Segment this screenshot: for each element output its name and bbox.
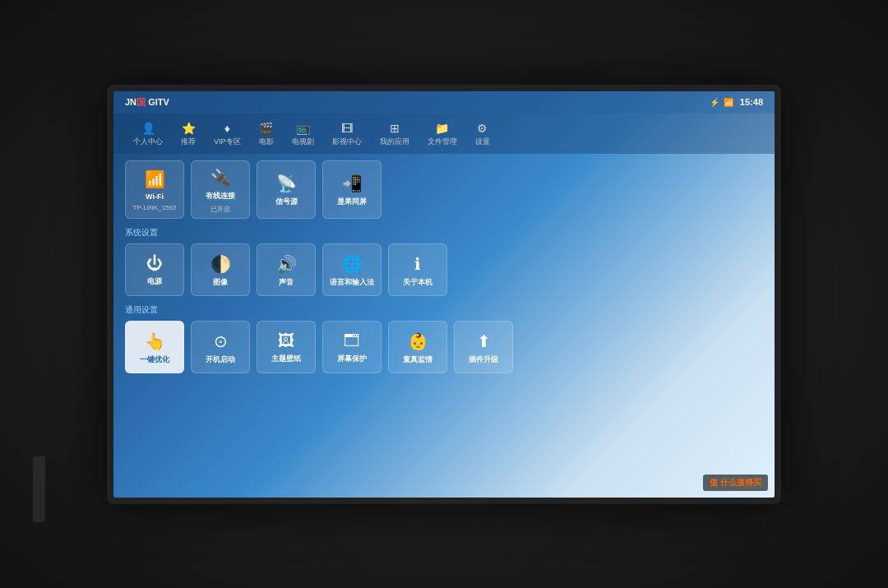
appupdate-icon: ⬆ bbox=[477, 331, 491, 351]
my-apps-icon: ⊞ bbox=[390, 122, 400, 135]
image-label: 图像 bbox=[213, 277, 228, 288]
tv-screen: JN国 GITV ⚡ 📶 15:48 👤 个人中心 ⭐ 推荐 bbox=[113, 91, 775, 498]
screensaver-icon: 🗔 bbox=[344, 331, 360, 350]
movie-icon: 🎬 bbox=[259, 122, 273, 135]
bluetooth-icon: ⚡ bbox=[710, 98, 719, 107]
onekey-label: 一键优化 bbox=[140, 354, 169, 365]
boot-label: 开机启动 bbox=[206, 354, 235, 365]
nav-item-film-center[interactable]: 🎞 影视中心 bbox=[324, 118, 370, 150]
onekey-item[interactable]: 👆 一键优化 bbox=[125, 321, 184, 373]
status-icons: ⚡ 📶 bbox=[710, 98, 733, 107]
nav-item-my-apps[interactable]: ⊞ 我的应用 bbox=[372, 118, 418, 150]
signal-label: 信号源 bbox=[275, 197, 298, 207]
nav-item-tv-drama[interactable]: 📺 电视剧 bbox=[284, 118, 322, 150]
sound-label: 声音 bbox=[279, 277, 294, 288]
wired-label: 有线连接 bbox=[206, 191, 235, 201]
recommend-icon: ⭐ bbox=[182, 122, 196, 135]
mirror-icon: 📲 bbox=[342, 174, 363, 193]
file-mgr-label: 文件管理 bbox=[428, 137, 457, 147]
boot-item[interactable]: ⊙ 开机启动 bbox=[191, 321, 250, 373]
appupdate-label: 插件升级 bbox=[469, 354, 498, 365]
file-mgr-icon: 📁 bbox=[435, 122, 449, 135]
appupdate-item[interactable]: ⬆ 插件升级 bbox=[454, 321, 513, 373]
movie-label: 电影 bbox=[259, 137, 274, 147]
nav-item-vip[interactable]: ♦ VIP专区 bbox=[206, 118, 249, 150]
general-section-label: 通用设置 bbox=[125, 304, 763, 316]
sound-icon: 🔊 bbox=[276, 254, 297, 274]
general-row: 👆 一键优化 ⊙ 开机启动 🖼 主题壁纸 🗔 屏幕保护 👶 童真监情 bbox=[125, 321, 763, 373]
tv-frame: JN国 GITV ⚡ 📶 15:48 👤 个人中心 ⭐ 推荐 bbox=[107, 85, 781, 504]
network-row: 📶 Wi-Fi TP-LINK_1592 🔌 有线连接 已开启 📡 信号源 📲 … bbox=[125, 160, 763, 219]
parental-item[interactable]: 👶 童真监情 bbox=[388, 321, 447, 373]
about-item[interactable]: ℹ 关于本机 bbox=[388, 243, 447, 296]
logo: JN国 GITV bbox=[125, 96, 169, 109]
wallpaper-label: 主题壁纸 bbox=[271, 354, 301, 364]
power-label: 电源 bbox=[147, 276, 162, 287]
personal-label: 个人中心 bbox=[133, 137, 163, 147]
signal-item[interactable]: 📡 信号源 bbox=[257, 160, 316, 219]
nav-menu: 👤 个人中心 ⭐ 推荐 ♦ VIP专区 🎬 电影 📺 电视剧 🎞 影视中心 bbox=[113, 113, 775, 154]
about-label: 关于本机 bbox=[403, 277, 432, 288]
parental-label: 童真监情 bbox=[403, 354, 432, 365]
wifi-item[interactable]: 📶 Wi-Fi TP-LINK_1592 bbox=[125, 160, 184, 219]
wifi-icon: 📶 bbox=[145, 169, 165, 189]
film-center-icon: 🎞 bbox=[341, 122, 353, 135]
language-item[interactable]: 🌐 语言和输入法 bbox=[322, 243, 382, 296]
screensaver-label: 屏幕保护 bbox=[337, 354, 367, 364]
tv-drama-label: 电视剧 bbox=[292, 137, 314, 147]
language-icon: 🌐 bbox=[342, 254, 363, 274]
personal-icon: 👤 bbox=[141, 122, 155, 135]
wallpaper-icon: 🖼 bbox=[278, 331, 294, 350]
top-bar: JN国 GITV ⚡ 📶 15:48 bbox=[113, 91, 775, 113]
wired-item[interactable]: 🔌 有线连接 已开启 bbox=[191, 160, 250, 219]
clock-display: 15:48 bbox=[740, 97, 763, 107]
power-icon: ⏻ bbox=[146, 254, 163, 273]
wifi-status-icon: 📶 bbox=[724, 98, 733, 107]
boot-icon: ⊙ bbox=[214, 331, 228, 351]
nav-item-personal[interactable]: 👤 个人中心 bbox=[125, 118, 171, 150]
sound-item[interactable]: 🔊 声音 bbox=[257, 243, 316, 296]
vip-icon: ♦ bbox=[224, 122, 230, 135]
signal-icon: 📡 bbox=[276, 174, 297, 193]
nav-item-recommend[interactable]: ⭐ 推荐 bbox=[173, 118, 204, 150]
language-label: 语言和输入法 bbox=[330, 277, 374, 288]
main-content: 📶 Wi-Fi TP-LINK_1592 🔌 有线连接 已开启 📡 信号源 📲 … bbox=[113, 154, 775, 388]
parental-icon: 👶 bbox=[408, 331, 428, 351]
system-row: ⏻ 电源 🌓 图像 🔊 声音 🌐 语言和输入法 ℹ 关于本机 bbox=[125, 243, 763, 296]
recommend-label: 推荐 bbox=[181, 137, 196, 147]
image-item[interactable]: 🌓 图像 bbox=[191, 243, 250, 296]
logo-main: JN国 GITV bbox=[125, 96, 169, 109]
vip-label: VIP专区 bbox=[214, 137, 241, 147]
image-icon: 🌓 bbox=[210, 254, 231, 274]
nav-item-file-mgr[interactable]: 📁 文件管理 bbox=[419, 118, 465, 150]
screensaver-item[interactable]: 🗔 屏幕保护 bbox=[322, 321, 382, 373]
mirror-label: 显果同屏 bbox=[337, 197, 367, 207]
wallpaper-item[interactable]: 🖼 主题壁纸 bbox=[257, 321, 316, 373]
tv-drama-icon: 📺 bbox=[296, 122, 310, 135]
mirror-item[interactable]: 📲 显果同屏 bbox=[322, 160, 382, 219]
about-icon: ℹ bbox=[414, 254, 421, 274]
wired-icon: 🔌 bbox=[210, 168, 231, 188]
my-apps-label: 我的应用 bbox=[380, 137, 409, 147]
nav-item-movie[interactable]: 🎬 电影 bbox=[251, 118, 282, 150]
top-right-status: ⚡ 📶 15:48 bbox=[710, 97, 763, 107]
settings-nav-label: 设置 bbox=[475, 137, 490, 147]
wifi-label: Wi-Fi bbox=[146, 192, 164, 201]
film-center-label: 影视中心 bbox=[332, 137, 362, 147]
watermark: 值 什么值得买 bbox=[703, 475, 768, 491]
wifi-sublabel: TP-LINK_1592 bbox=[133, 204, 177, 211]
cable bbox=[33, 456, 45, 522]
power-item[interactable]: ⏻ 电源 bbox=[125, 243, 184, 296]
onekey-icon: 👆 bbox=[145, 331, 165, 351]
settings-nav-icon: ⚙ bbox=[477, 122, 488, 135]
wired-sublabel: 已开启 bbox=[210, 205, 230, 214]
nav-item-settings[interactable]: ⚙ 设置 bbox=[467, 118, 498, 150]
system-section-label: 系统设置 bbox=[125, 227, 763, 238]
──────────────────────────────
- PROBLEM DETAILS
Using the records above, pull out each line where the word "wifi" occurs.

- WRITTEN SOLUTION
wifi-item[interactable]: 📶 Wi-Fi TP-LINK_1592 bbox=[125, 160, 184, 219]
wifi-icon: 📶 bbox=[145, 169, 165, 189]
wifi-status-icon: 📶 bbox=[724, 98, 733, 107]
wifi-label: Wi-Fi bbox=[146, 192, 164, 201]
wifi-sublabel: TP-LINK_1592 bbox=[133, 204, 177, 211]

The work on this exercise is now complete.